Wednesday, September 30, 2009

Reforming b-schools

The debate continues. The Schumpeter column of the Economist has some suggestions:
So what should business schools do to improve their performance? More history classes would help. Would-be business titans need to learn that economic history is punctuated with crises and disasters, that booms inevitably give way to busts, and that the business cycle, having survived many predictions of extinction, continues to prey on the modern economy.....

History courses aside, business schools need to change their tone more than their syllabuses. In particular, they should foster the twin virtues of scepticism and cynicism....
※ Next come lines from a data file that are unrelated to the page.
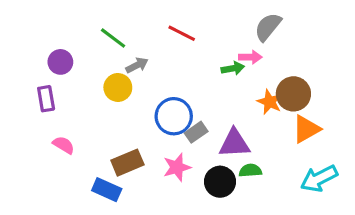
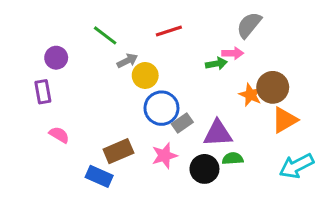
red line: (182, 33) -> (169, 31), turned -45
yellow circle: (118, 87) -> (145, 75), moved

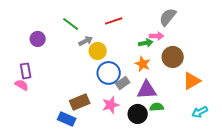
brown circle: (273, 87) -> (173, 57), moved
purple rectangle: (43, 92) -> (26, 71), moved
orange star: (250, 95) -> (143, 64), moved
pink semicircle: (59, 135) -> (22, 85), moved
cyan arrow: (296, 166) -> (200, 112), size x0.7

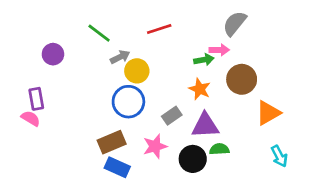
blue circle: (109, 73) -> (128, 102), moved
cyan arrow: (200, 112) -> (279, 156), turned -91
blue rectangle: (67, 119) -> (117, 167), moved

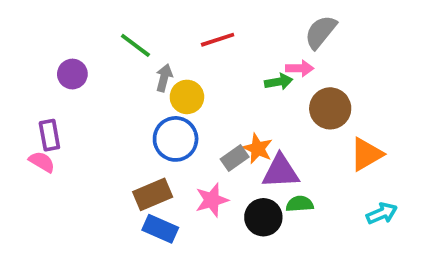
gray arrow: (120, 57) -> (164, 78), turned -48
orange star: (200, 89) -> (258, 148), moved
cyan arrow: (279, 156) -> (382, 213), turned -85

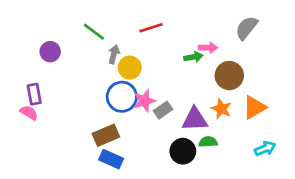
gray semicircle: (321, 32) -> (247, 28), moved
orange star: (258, 148) -> (221, 109), moved
pink star: (212, 200) -> (144, 101), moved

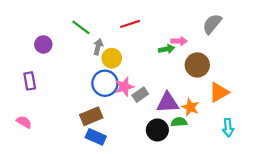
orange star: (221, 109) -> (190, 107), moved
pink semicircle: (29, 113) -> (24, 122), moved
cyan arrow: (265, 149) -> (228, 128), turned 108

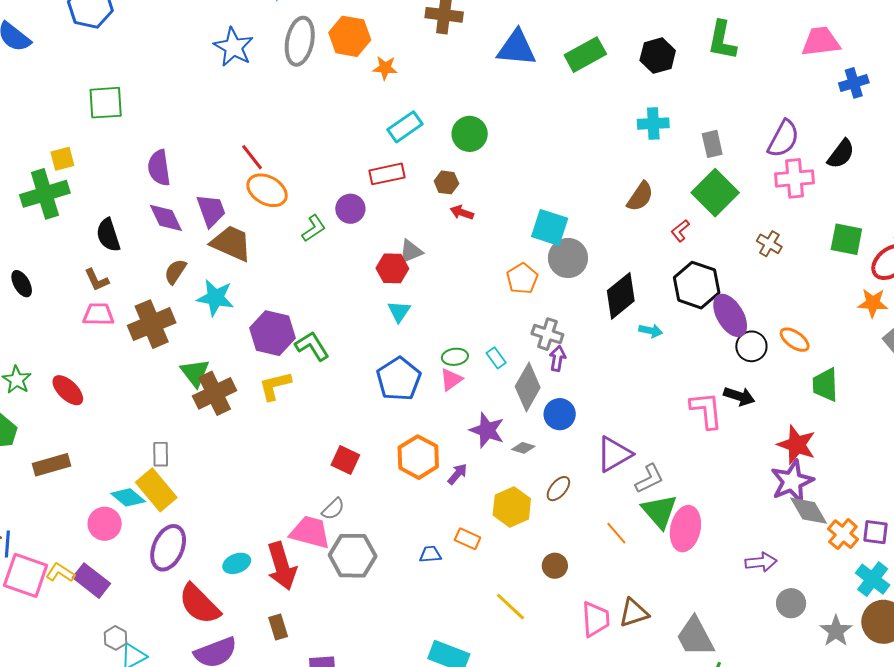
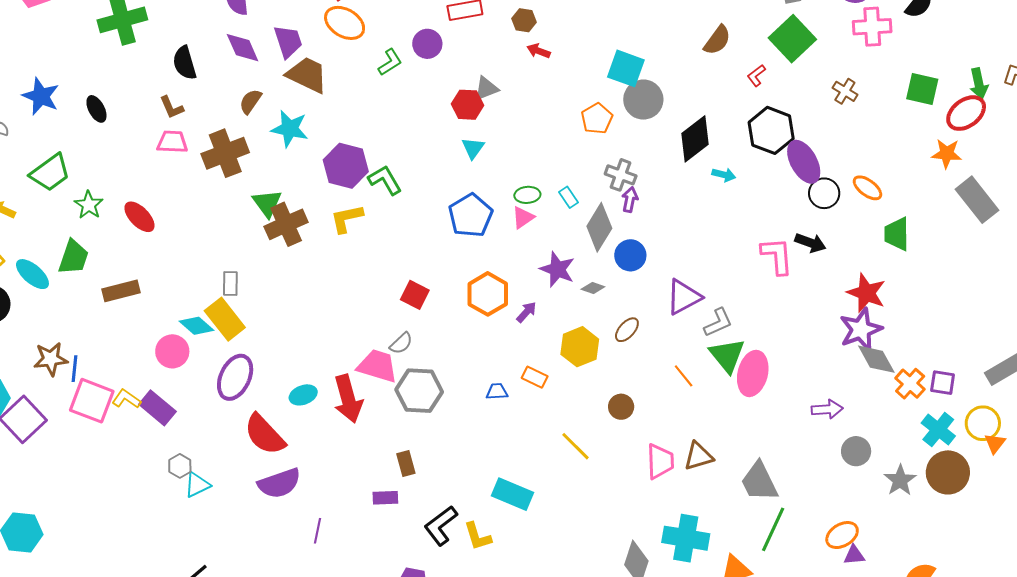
brown rectangle: (278, 627) -> (406, 463), moved

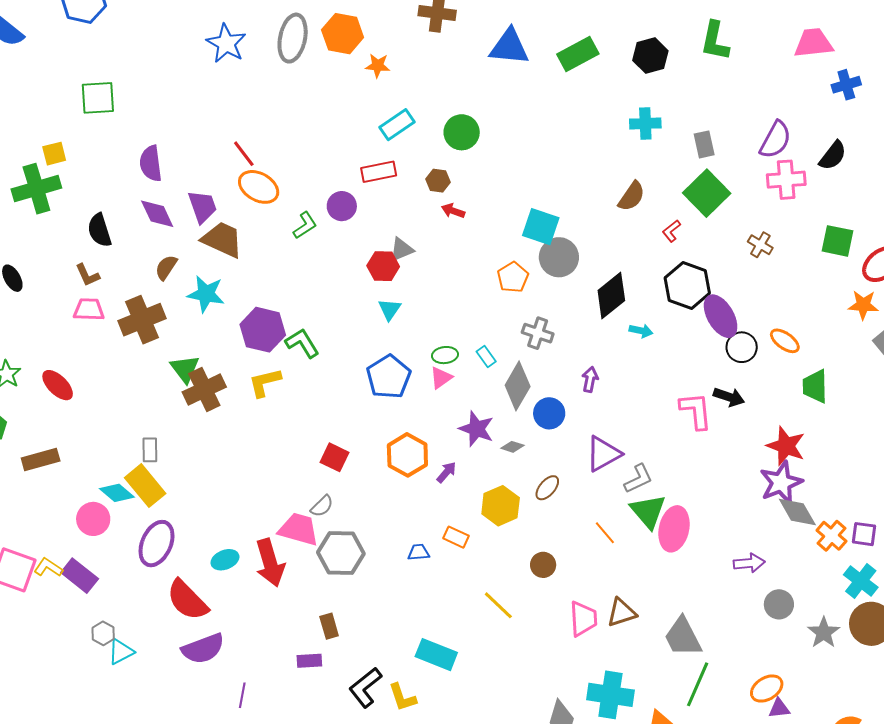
purple arrow: (630, 200) -> (590, 379), moved

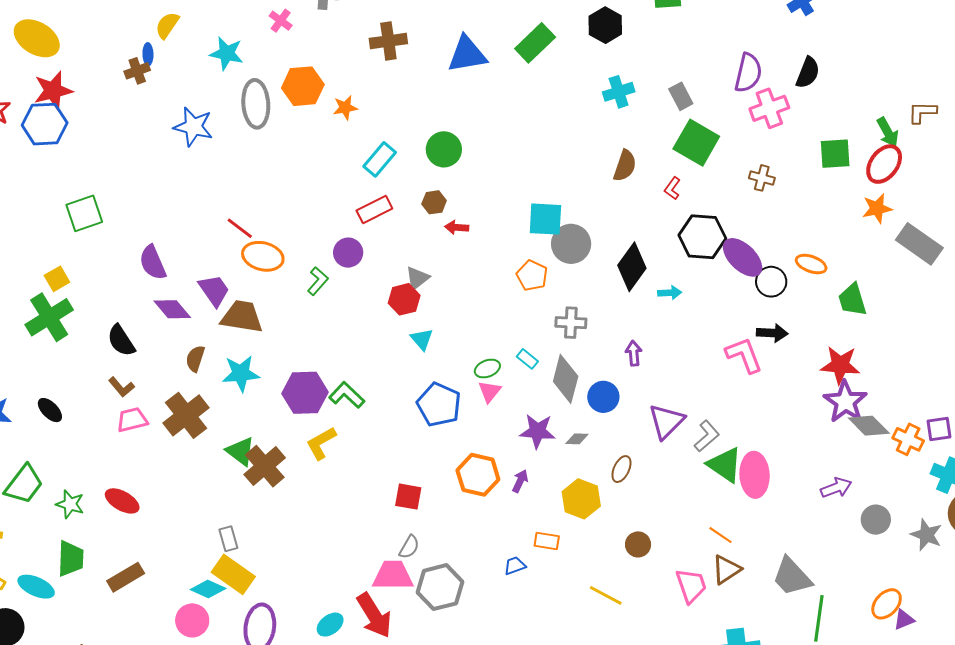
orange line: (605, 533) -> (720, 535), moved

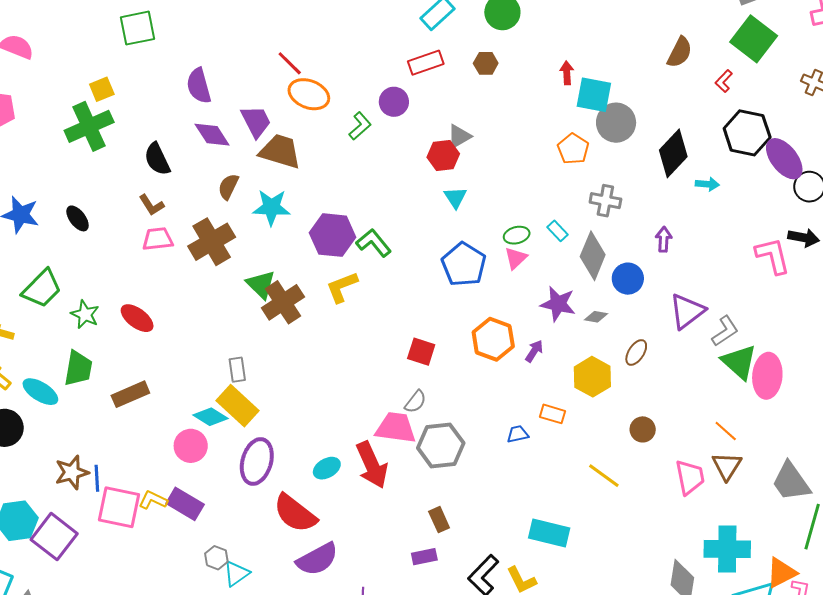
red arrow: (457, 227) -> (567, 73), moved, turned 75
brown triangle: (726, 570) -> (727, 466), turned -32

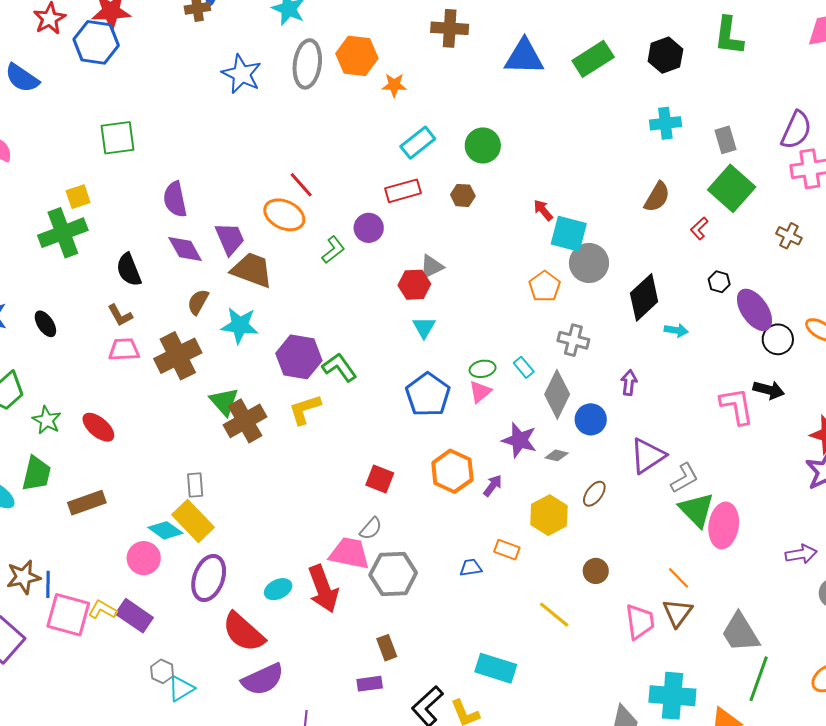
red line: (290, 63) -> (301, 185), moved
red arrow: (567, 73) -> (543, 210), turned -40
black hexagon: (747, 133) -> (719, 282), size x0.5

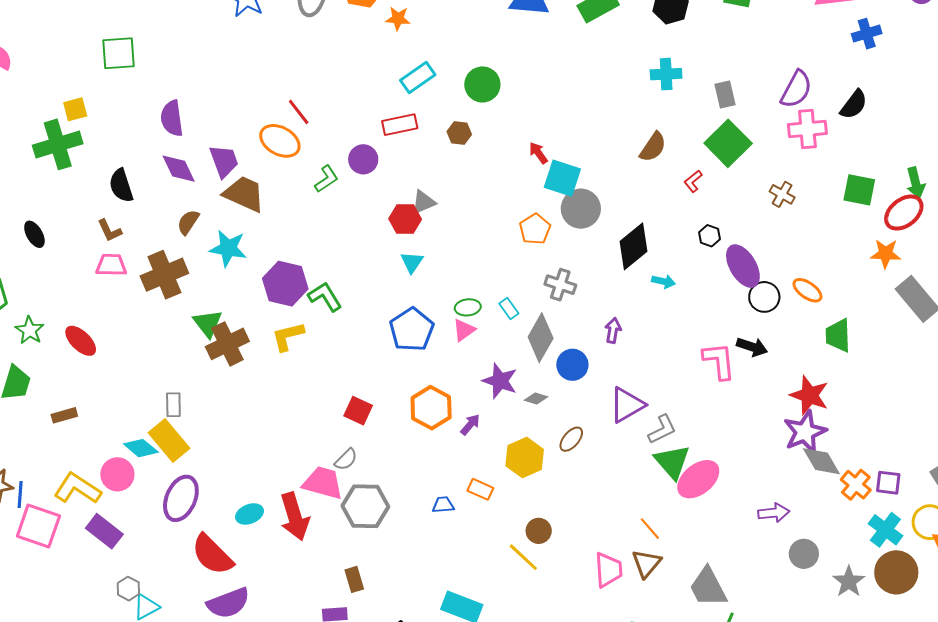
brown rectangle: (87, 503) -> (64, 415), size x0.7
pink ellipse: (724, 525) -> (698, 479), turned 39
brown circle: (596, 571) -> (539, 531), moved
yellow L-shape: (103, 610) -> (77, 489), moved, size x1.6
The original sin of business schools is boosterism. Professors are always inclined to puff the businesses that provide them, at the very least, with their raw materials and, if they are lucky, with lucrative consultancy work.....Business schools need to make more room for people who are willing to bite the hands that feed them: to prick business bubbles, expose management fads and generally rough up the most feted managers. Kings once employed jesters to bring them down to earth. It’s time for business schools to do likewise
What to make of these suggestions?

History lessons? You mean to say the people who ran Bear Stearns and Lehman had not heard of booms and busts? Scepticism and cynicism? You could argue that the latter has a tendency to triumph over the former. Why be sceptical about financial engineering products when you can make money at somebody else's expense? B-schools do not need to foster cynicism. Their faculty and students have this quality in abundance.

I agree with the third point, about boosterism at b-schools. Faculty writing great stories about organisations that provide them the material, consultancy, and, in some cases, chair professorships. This is a serious governance issue for the boards of b-schools, it is not a matter that concerns only faculty.

3 comments:

Anonymous said...

Sir,

What do you think is a feasible solution to the third problem?

Anonymous said...

Prof Raghuram - Railways case study euologizing Lalu Prasad and Sudhir Kumar (Officer on Special Duty to Railway Ministry then). A clear case of 'boosterism' at IIMA.

T T Ram Mohan said...

Partha Pratim,

As I have indicated, this is a governance issue. The Boards and faculty will have to evolve suitable norms to deal with these, including situations that are perceived to pose conflicts of interest- of the sort that Anonymous refers to.